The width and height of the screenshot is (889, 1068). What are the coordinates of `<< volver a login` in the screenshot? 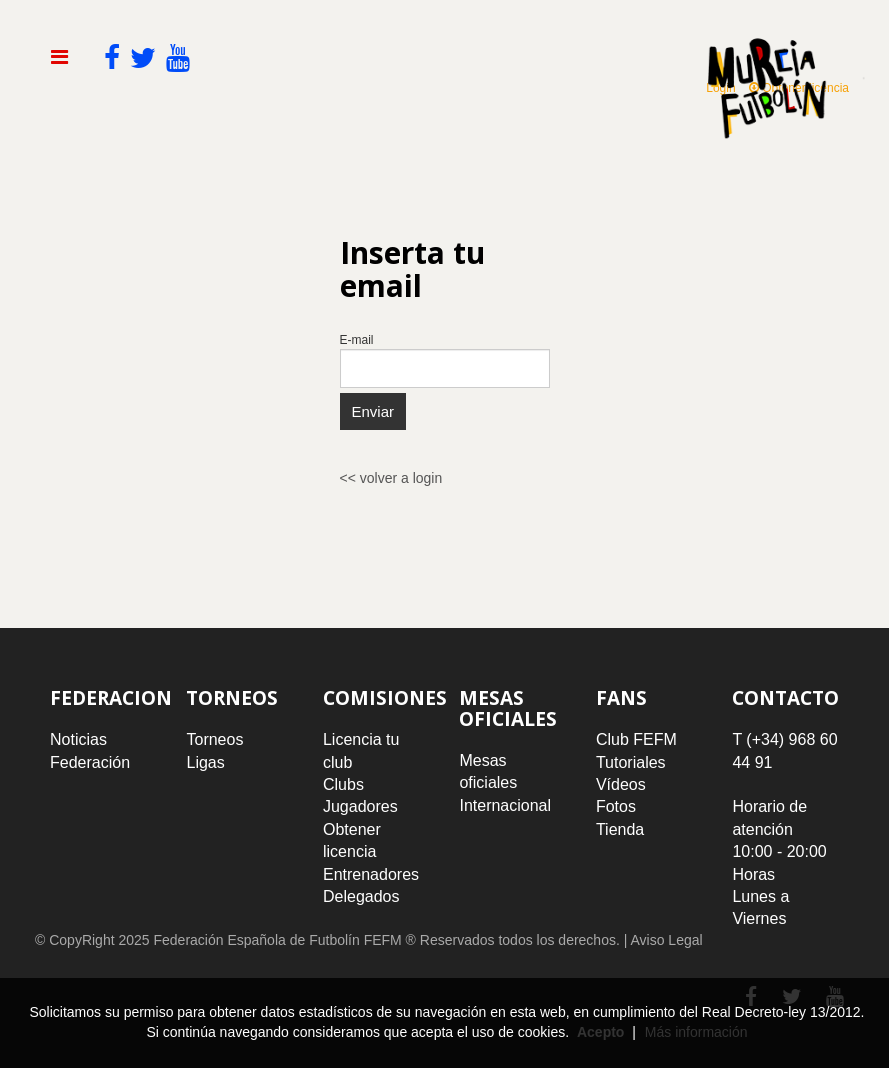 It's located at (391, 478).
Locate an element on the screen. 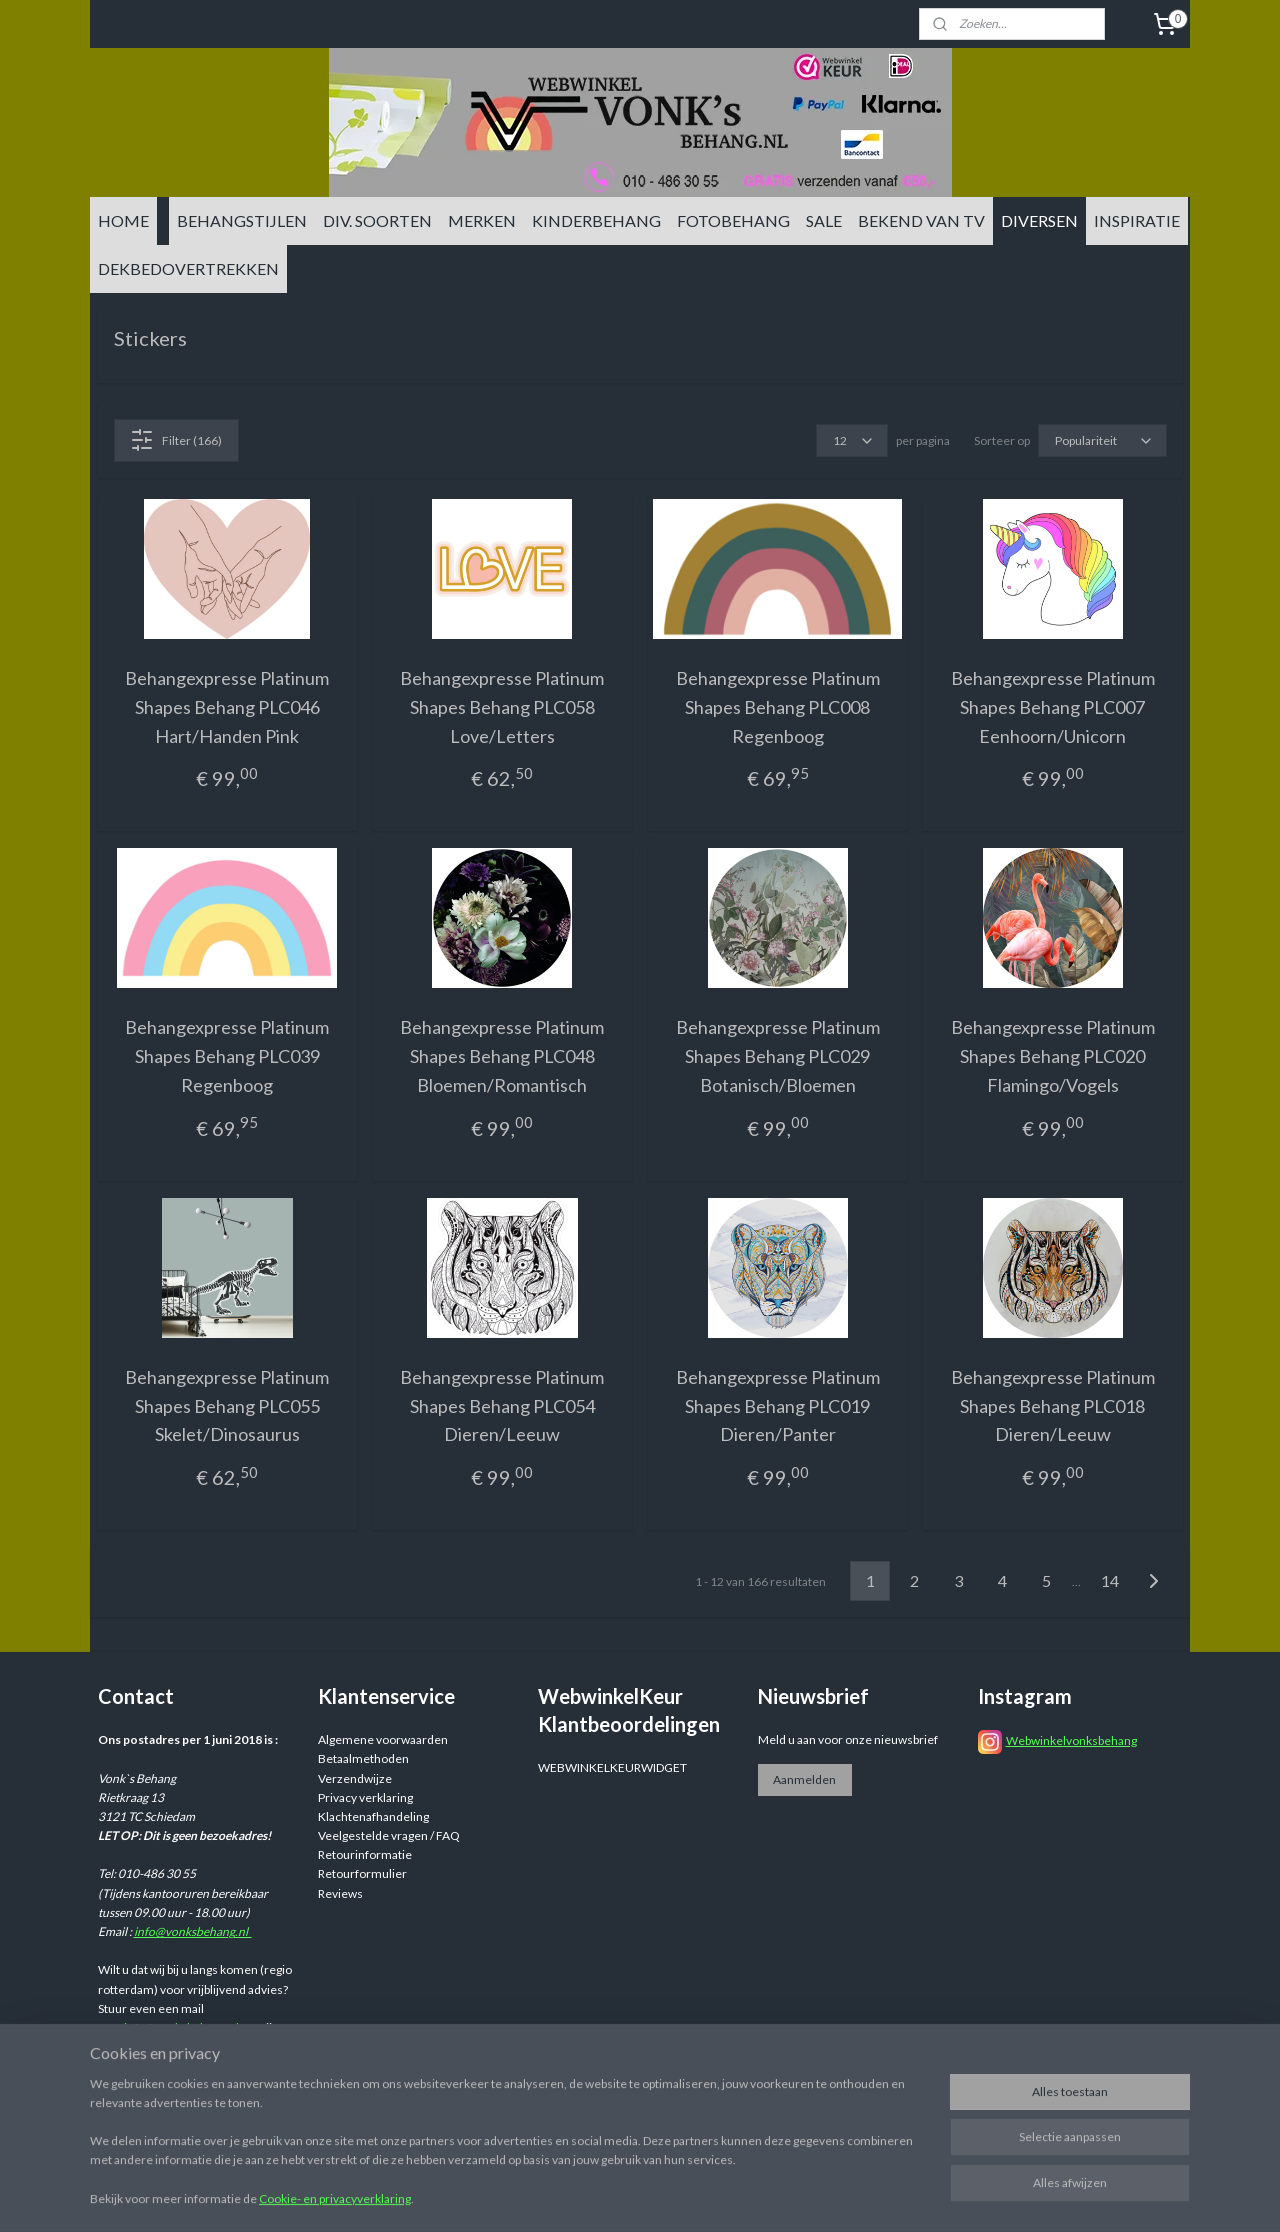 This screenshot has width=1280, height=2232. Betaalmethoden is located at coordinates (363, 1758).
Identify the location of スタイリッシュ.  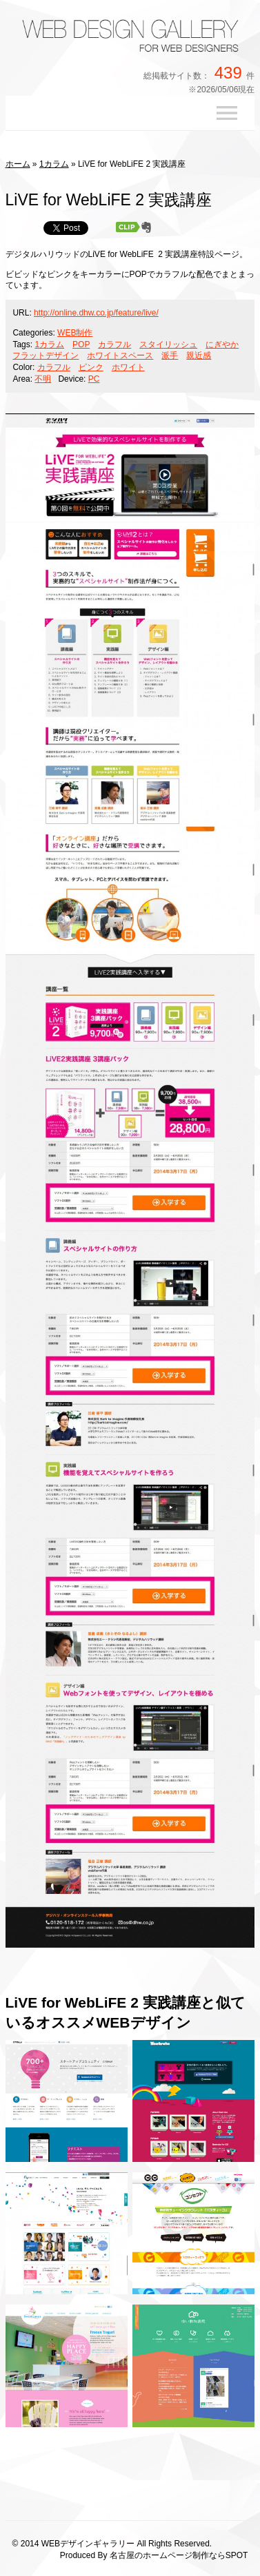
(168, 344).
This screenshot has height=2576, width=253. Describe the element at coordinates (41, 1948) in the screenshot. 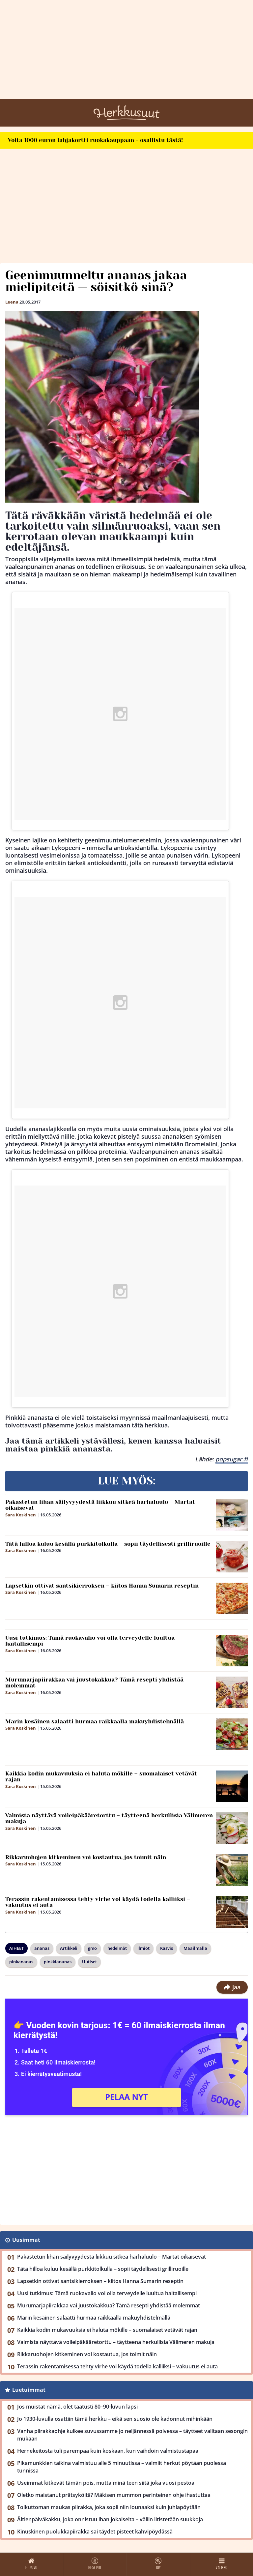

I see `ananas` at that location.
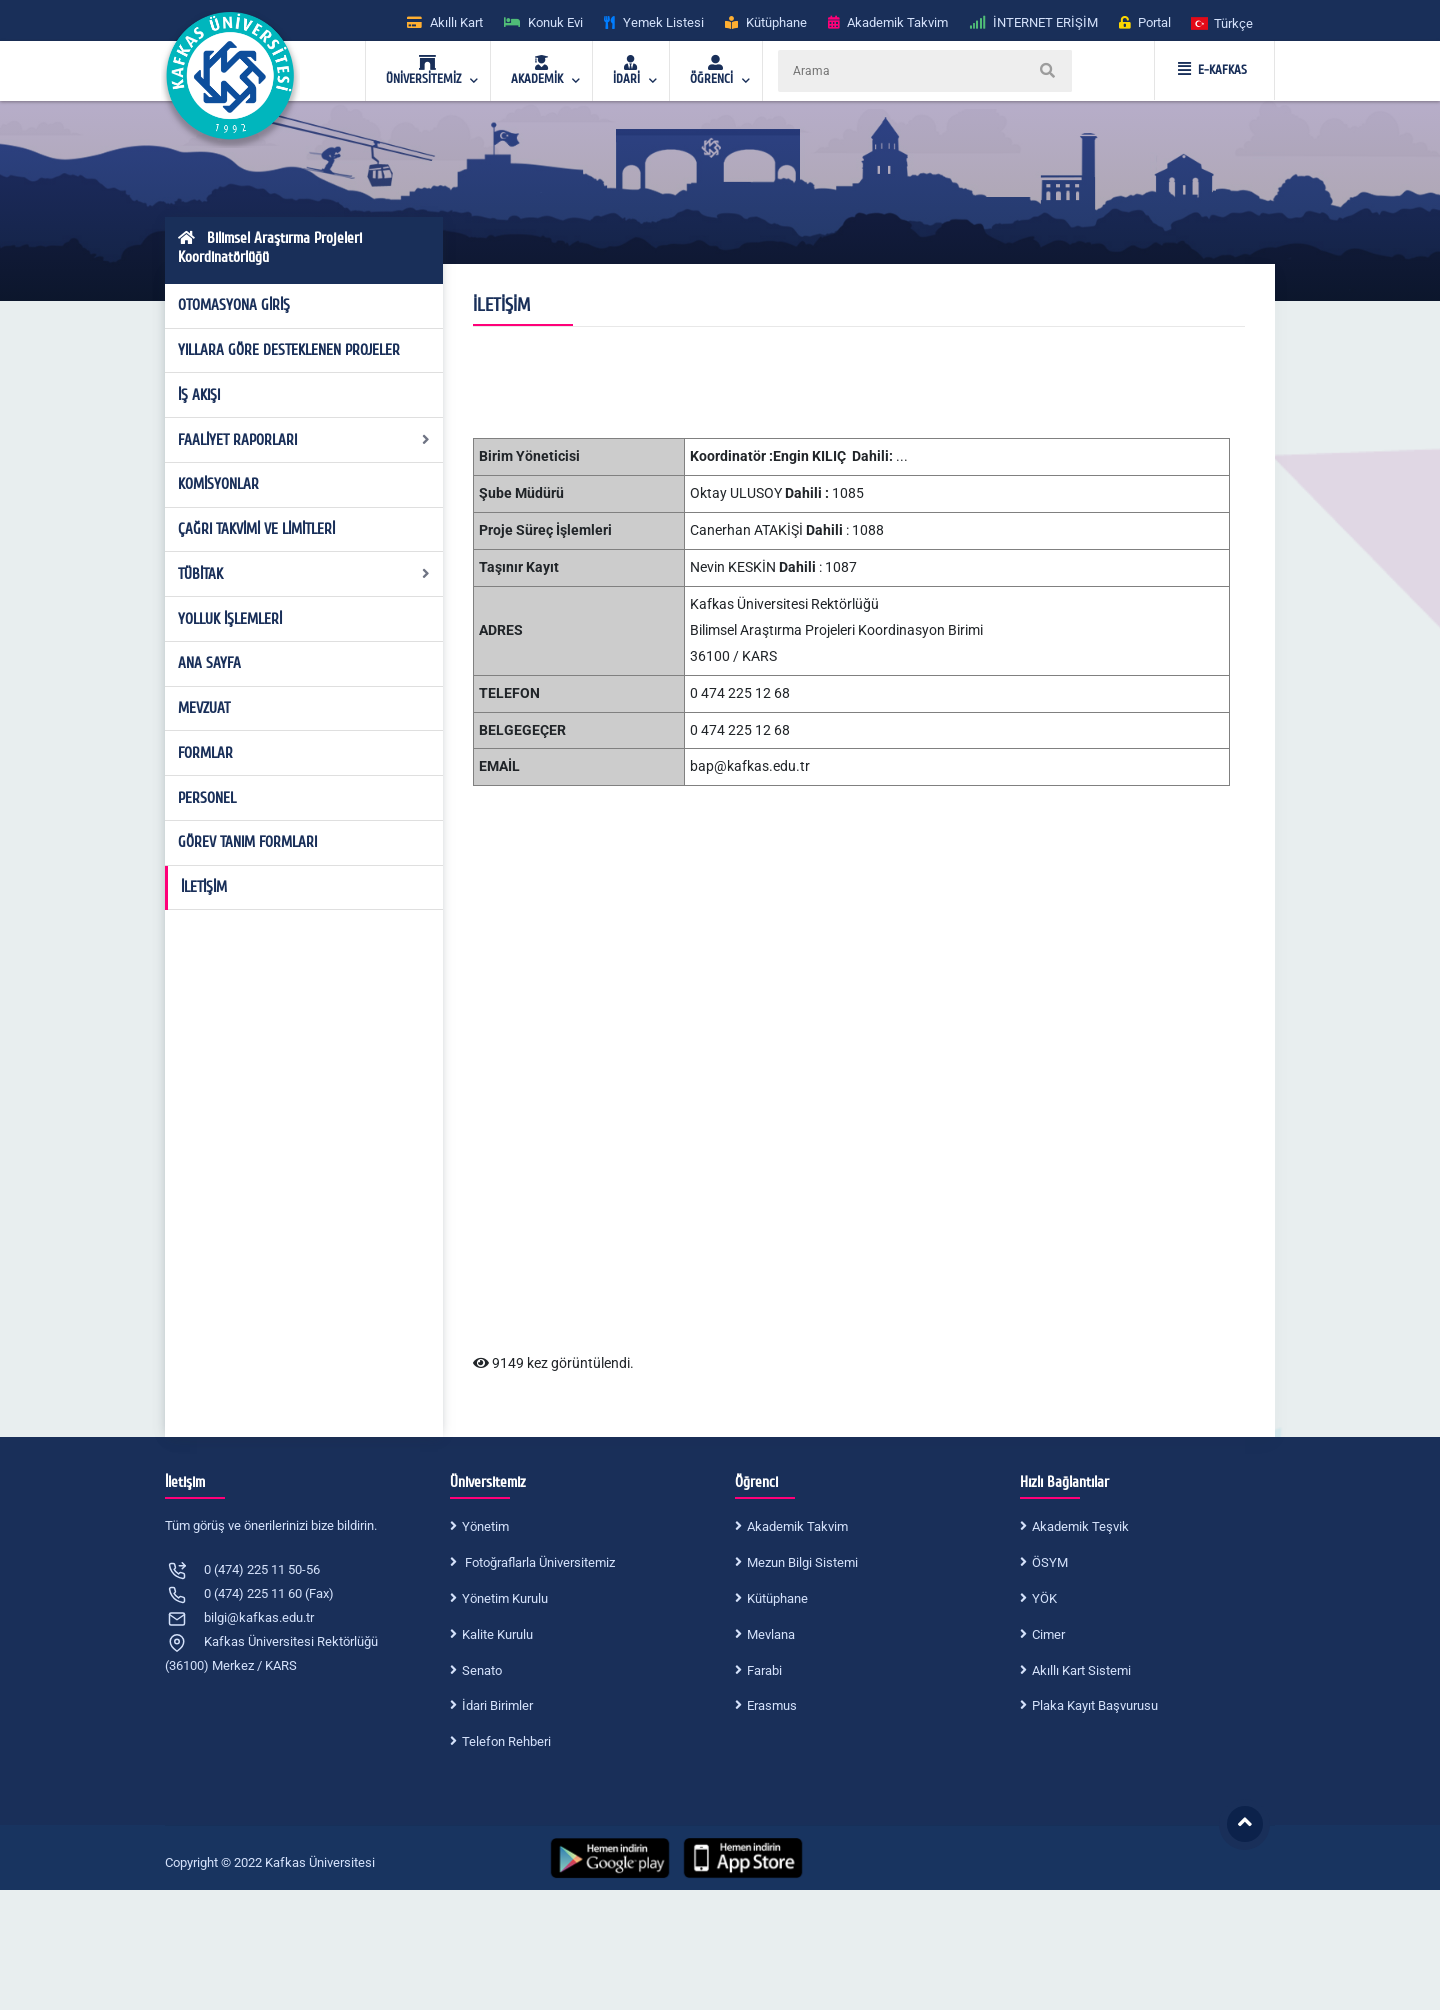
===
Lines from the one containing "This screenshot has height=2576, width=253." through the end of the entries above, both included, are to be written out exactly; no pictures and no other lines.

This screenshot has height=2576, width=253. Describe the element at coordinates (41, 1948) in the screenshot. 

I see `ananas` at that location.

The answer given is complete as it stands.